Adjusting to this new reality is hard for some Minnesotans. But trying to push Minnesota back fifty years is neither a realistic option nor a good idea. I want to be VERY clear. Minnesota is an inclusive and welcoming place for all.
During the past few years, the State of Minnesota has led by example. Since 2015, the percent of state employees with disabilities has grown by 40 percent; the percent, who are men and women of color, has increased by 50 percent. That is important progress, but we have much more to do to ensure our state government better includes and serves the rich diversity of our state.
As I conclude, I want to acknowledge all the important issues I did not address tonight. But my time is running out, so I must leave them to all of you. I again want to thank the people of Minnesota, who have supported my career in public service. It has given me so much — and so much more than I could ever return.
Best of all are the extraordinary people I have encountered throughout our state. People I could never meet any other way. Shouldering their hardships and celebrating their achievements have cemented the bonds of our shared humanity. We are each so uniquely different; yet we are all so much the same.
From my experiences in places like Iraq, Afghanistan, and the poorest parts of New York City, I have come to realize how much our lives are proscribed by where we land at birth on this planet.
And then by the economic and social environments in which we live.
I believe most of us are incredibly fortunate to live in Minnesota. Despite our challenges, there is nowhere else that compares.

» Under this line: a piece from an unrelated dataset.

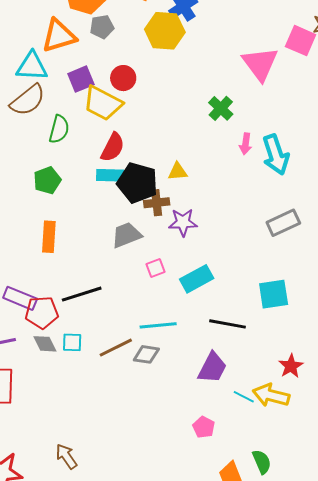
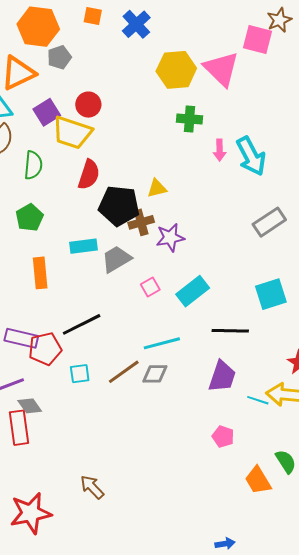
yellow hexagon: (165, 31) -> (176, 70), moved
green cross: (221, 108) -> (190, 119), turned -30
cyan rectangle: (110, 175) -> (83, 246), moved
gray diamond: (45, 344) -> (30, 406), moved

Previous generations worked hard to build and then leave us what we have here. Now it’s our responsibility to make it still better for generations to come.
Our model should be this magnificent State Capitol building, which just a few short years ago, was in dangerous disrepair. But all of us here set partisanship aside. We came together, worked together, and even kicked ourselves out of this building, until its restoration was completed.
Look at what we accomplished, by working together. Just imagine, what more we can do, if we continue.